# What this task involves
In duplicating the lines below, keep every word unchanged and drop the pictures.

# Exercise material
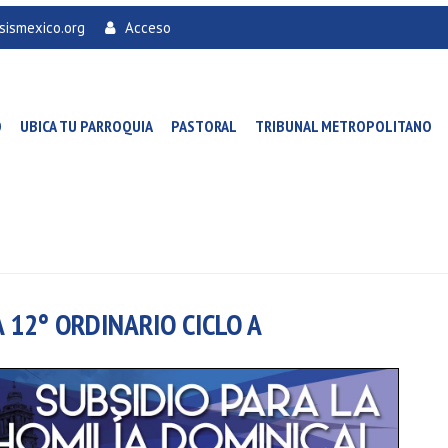
sismexico.org
Acceso
O
UBICA TU PARROQUIA
PASTORAL
TRIBUNAL METROPOLITANO
 12° ORDINARIO CICLO A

# Answer
sismexico.org
Acceso
O
UBICA TU PARROQUIA
PASTORAL
TRIBUNAL METROPOLITANO
 12° ORDINARIO CICLO A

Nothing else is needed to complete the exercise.